* [Dataset content]
---------------
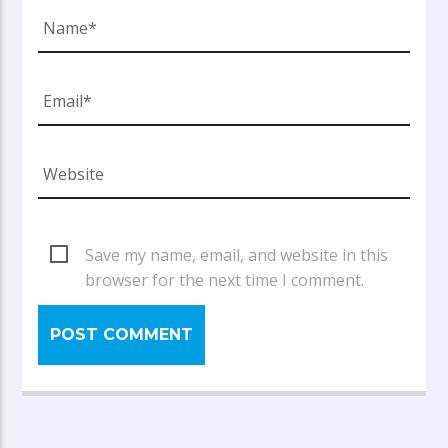
Save my name, email, and website in this
browser for the next time I comment.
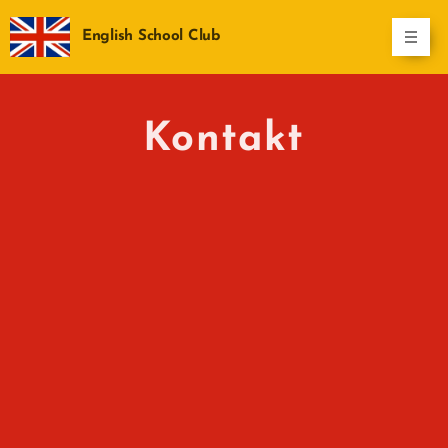
English School Club
Kontakt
---------------
* [Exercise directions]
Everything in the listing above except the pictures should be duplicated exactly.

* [Finished task]
Save my name, email, and website in this
browser for the next time I comment.
English School Club
Kontakt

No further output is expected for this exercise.